By this point, the delinquency notice included the additional fiscal year 2019 with the added proviso "The California Franchise Tax Board will be notified to disallow the tax exemption of the above named entity. The Franchise Tax Board may revoke the organization's tax exempt status at which point the organization will be treated as a taxable corporation... and may be subject to the minimum tax penalty."
On December 15, 2022, the state Department of Justice sent out its third, final reminder stating, "If the organization has not cured its delinquency with our office, or submitted a signed Appeal and Request for Hearing within 30 days, your registration will be suspended or revoked, and you will no longer be permitted to conduct business in the State of California."
Garfold denied knowing that the notices had even gone out even though at least one copy of the notices had been sent to her address, according to copies of the documents viewed by the B.A.R. Another copy went to former President Dahn Van Larz's address, as well. Van Larz did not respond to a request for comment from the B.A.R.
"In 2020, I could have received one and I would have addressed it," Garfold said. "That sounds familiar to me. The state doesn't really know that we were behind on our 990s."
The IRS describes Form 990 as its "primary tool for gathering information about tax-exempt organizations, educating organizations about tax law requirements and promoting compliance."

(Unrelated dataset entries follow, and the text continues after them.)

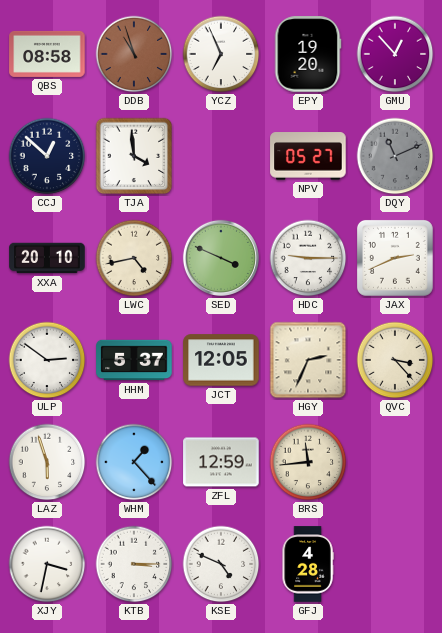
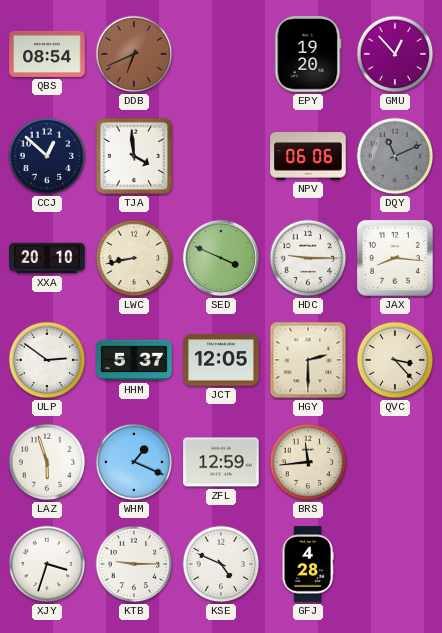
QBS: 08:58 -> 08:54
DDB: 10:57 -> 6:41
YCZ: 6:56 -> none
NPV: 05:27 -> 06:06
LWC: 4:43 -> 8:43
JAX: 2:41 -> 8:16
HGY: 2:34 -> 2:30
WHM: 1:23 -> 1:19
XJY: 3:32 -> 3:33
KTB: 3:15 -> 9:15
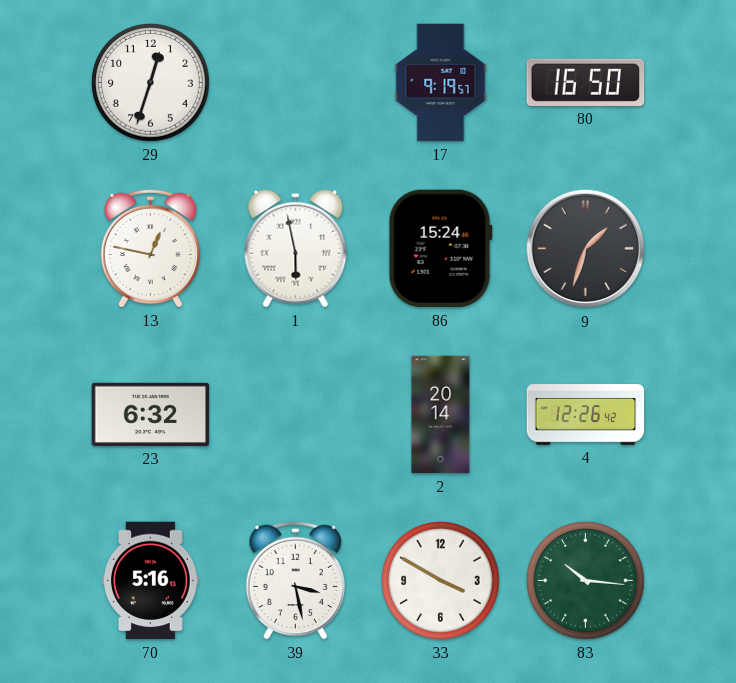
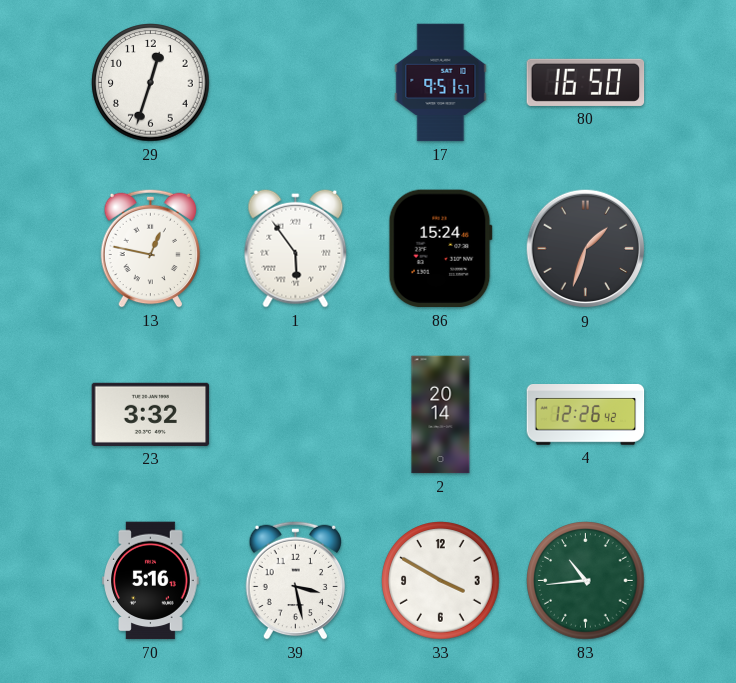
17: 9:19 -> 9:51
1: 5:58 -> 5:54
23: 6:32 -> 3:32
83: 10:16 -> 10:44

The leather alliance failed to respond and lost its tax exempt status the following month. However, it continued to receive money intended for the nightlife fund which, in turn, continued to solicit donations with the understanding that those donations were tax-deductible in California as well as at the federal level. It's important to note that, during this time, the leather alliance still enjoyed tax exempt status with the IRS. In fact, at the time of writing this story, it still does. The nightlife fund continued to solicit gifts, notifying would-be donors on its website that "[d]onations to QNF are tax-deductible contributions. The San Francisco Queer Nightlife fund is a fiscally sponsored project of the San Francisco Bay Area Leather Alliance, a 501(c)3 nonprofit."
What to do
There was no reason for potential donors to assume their gifts weren't tax deductible when they filed their state tax returns. In cases like this, said the CPA, their advice would be for donors to contact the Franchise Tax Board and to contact the organization in question directly.
"Let them know 1) that you know and 2) that you have contacted the FTB. And I use FTB but it could also be the IRS. Depending, of course, on what was screwed up," the accountant said.
Garfold said she had spoken with the IRS about the matter.
"The IRS confirmed there is no negative impact on the donor if they made a donation in good faith," she said. "There is no negative repercussion to the donor at all."
Agreeing with Garfold, Hammock — who initiated the QNF fundraising efforts — said, "Because there's still federal status, it's nothing for our contributors to be concerned about."
The QNF steering committee, however, knew nothing of the leather alliance's tax issues, nor would it have had any reason to, he added. The leather alliance was a good fit for QNF's efforts and the relationship between the two organizations went very well, he said.
Despite the apparent lack of transparency around the leather alliance's tax-exempt status, Bartlett-Downey said she doesn't believe the group's problems are a result of intentional wrongdoing.
"Honestly, I think that the lapse was them making their best effort to help the most people during the pandemic," she said. "I think they had honest intentions. But there's a right way and a wrong way to do things."